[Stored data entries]
_____
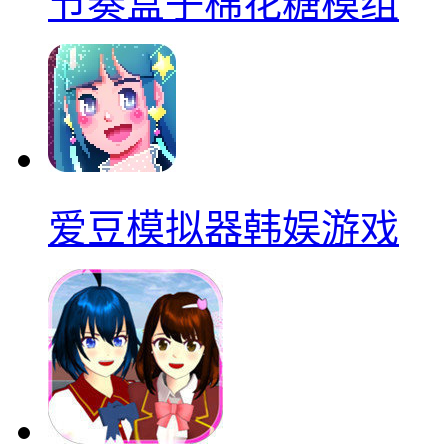
节奏盒子棉花糖模组
爱豆模拟器韩娱游戏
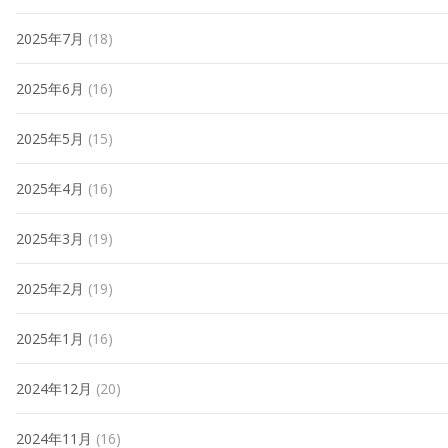
2025年7月
(18)
2025年6月
(16)
2025年5月
(15)
2025年4月
(16)
2025年3月
(19)
2025年2月
(19)
2025年1月
(16)
2024年12月
(20)
2024年11月
(16)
_____
*Problem*:
What you return should match the records above word for word, minus the pictures.

*Answer space*:
节奏盒子棉花糖模组
爱豆模拟器韩娱游戏
2025年7月
(18)
2025年6月
(16)
2025年5月
(15)
2025年4月
(16)
2025年3月
(19)
2025年2月
(19)
2025年1月
(16)
2024年12月
(20)
2024年11月
(16)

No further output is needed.